[Extracted page text data]
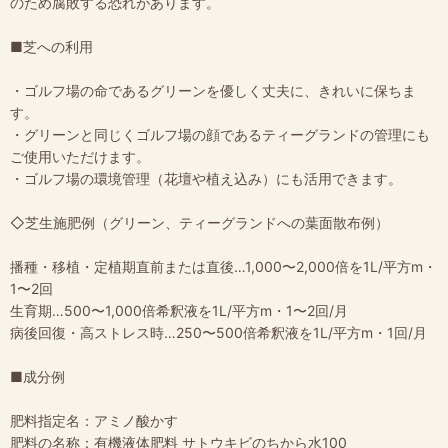
のため腐敗する恐れがあります。
■芝への利用
・ゴルフ場の命であるグリーンを優しく丈夫に、きれいに保ちま
す。
・グリーンと同じくゴルフ場の顔であるティーグランドの管理にも
ご使用いただけます。
・ゴルフ場の環境管理（花壇や植え込み）にも活用できます。
◇芝生施肥例（グリーン、ティーグランドへの葉面散布例）
播種・移植・定植期直前または直後…1,000〜2,000倍を1L/平方m・
1〜2回
生育期…500〜1,000倍希釈液を1L/平方m・1〜2回/月
病後回復・高ストレス時…250〜500倍希釈液を1L/平方m・1回/月
■成分例
肥料指定名：アミノ酸かす
肥料の名称：有機液体肥料 サトウキビのちから水100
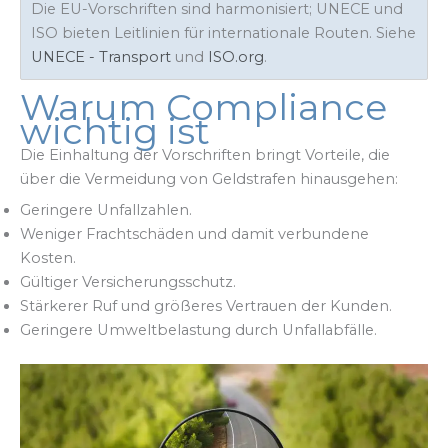
Die EU-Vorschriften sind harmonisiert; UNECE und
ISO bieten Leitlinien für internationale Routen. Siehe
UNECE - Transport
und
ISO.org
.
Warum Compliance
wichtig ist
Die Einhaltung der Vorschriften bringt Vorteile, die
über die Vermeidung von Geldstrafen hinausgehen:
Geringere Unfallzahlen.
Weniger Frachtschäden und damit verbundene
Kosten.
Gültiger Versicherungsschutz.
Stärkerer Ruf und größeres Vertrauen der Kunden.
Geringere Umweltbelastung durch Unfallabfälle.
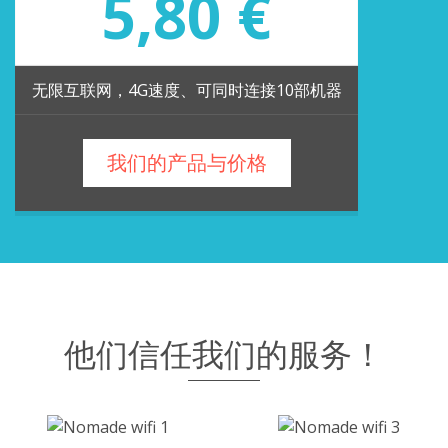
5,80 €
无限互联网，4G速度、可同时连接10部机器
我们的产品与价格
他们信任我们的服务！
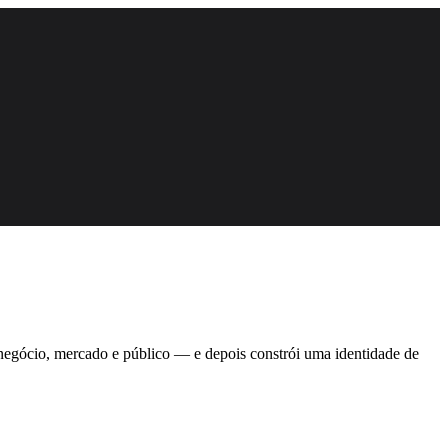
 negócio, mercado e público — e depois constrói uma identidade de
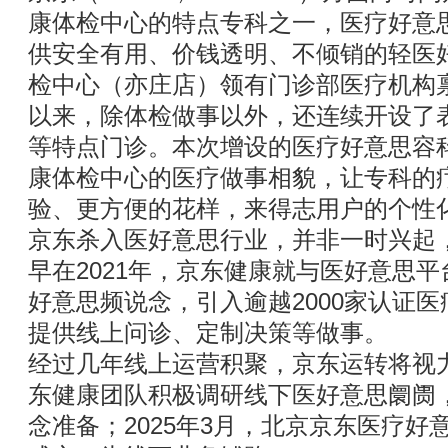
康体检中心的特点专科之一，医疗好意
供安全有用、价钱透明、不倾销的轻医
检中心（亦庄店）领有门诊部医疗机构禀
以来，除体检做事以外，还连续开设了
等特点门诊。本次增设的医疗好意思容
康体检中心的医疗做事相貌，让专科的
验、更方便的花样，来得志用户的个性
京东杀入医好意思行业，并非一时兴起
早在2021年，京东健康就与医好意思
好意思频说念，引入逾越2000家认证
提供线上问诊、定制决策等做事。
经过几年线上运营积聚，京东运转将视力
东健康团队积极调研线下医好意思阛阓
念准备；2025年3月，北京京东医疗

• ABOUT THIS TASK
Would you please restate the records word for word, excluding any images?

• RESPONSE AREA
のため腐敗する恐れがあります。
■芝への利用
・ゴルフ場の命であるグリーンを優しく丈夫に、きれいに保ちま
す。
・グリーンと同じくゴルフ場の顔であるティーグランドの管理にも
ご使用いただけます。
・ゴルフ場の環境管理（花壇や植え込み）にも活用できます。
◇芝生施肥例（グリーン、ティーグランドへの葉面散布例）
播種・移植・定植期直前または直後…1,000〜2,000倍を1L/平方m・
1〜2回
生育期…500〜1,000倍希釈液を1L/平方m・1〜2回/月
病後回復・高ストレス時…250〜500倍希釈液を1L/平方m・1回/月
■成分例
肥料指定名：アミノ酸かす
肥料の名称：有機液体肥料 サトウキビのちから水100
Die EU-Vorschriften sind harmonisiert; UNECE und
ISO bieten Leitlinien für internationale Routen. Siehe
UNECE - Transport
und
ISO.org
.
Warum Compliance
wichtig ist
Die Einhaltung der Vorschriften bringt Vorteile, die
über die Vermeidung von Geldstrafen hinausgehen:
Geringere Unfallzahlen.
Weniger Frachtschäden und damit verbundene
Kosten.
Gültiger Versicherungsschutz.
Stärkerer Ruf und größeres Vertrauen der Kunden.
Geringere Umweltbelastung durch Unfallabfälle.
5,80 €
无限互联网，4G速度、可同时连接10部机器
我们的产品与价格
他们信任我们的服务！
 negócio, mercado e público — e depois constrói uma identidade de
康体检中心的特点专科之一，医疗好意
供安全有用、价钱透明、不倾销的轻医
检中心（亦庄店）领有门诊部医疗机构禀
以来，除体检做事以外，还连续开设了
等特点门诊。本次增设的医疗好意思容
康体检中心的医疗做事相貌，让专科的
验、更方便的花样，来得志用户的个性
京东杀入医好意思行业，并非一时兴起
早在2021年，京东健康就与医好意思
好意思频说念，引入逾越2000家认证
提供线上问诊、定制决策等做事。
经过几年线上运营积聚，京东运转将视力
东健康团队积极调研线下医好意思阛阓
念准备；2025年3月，北京京东医疗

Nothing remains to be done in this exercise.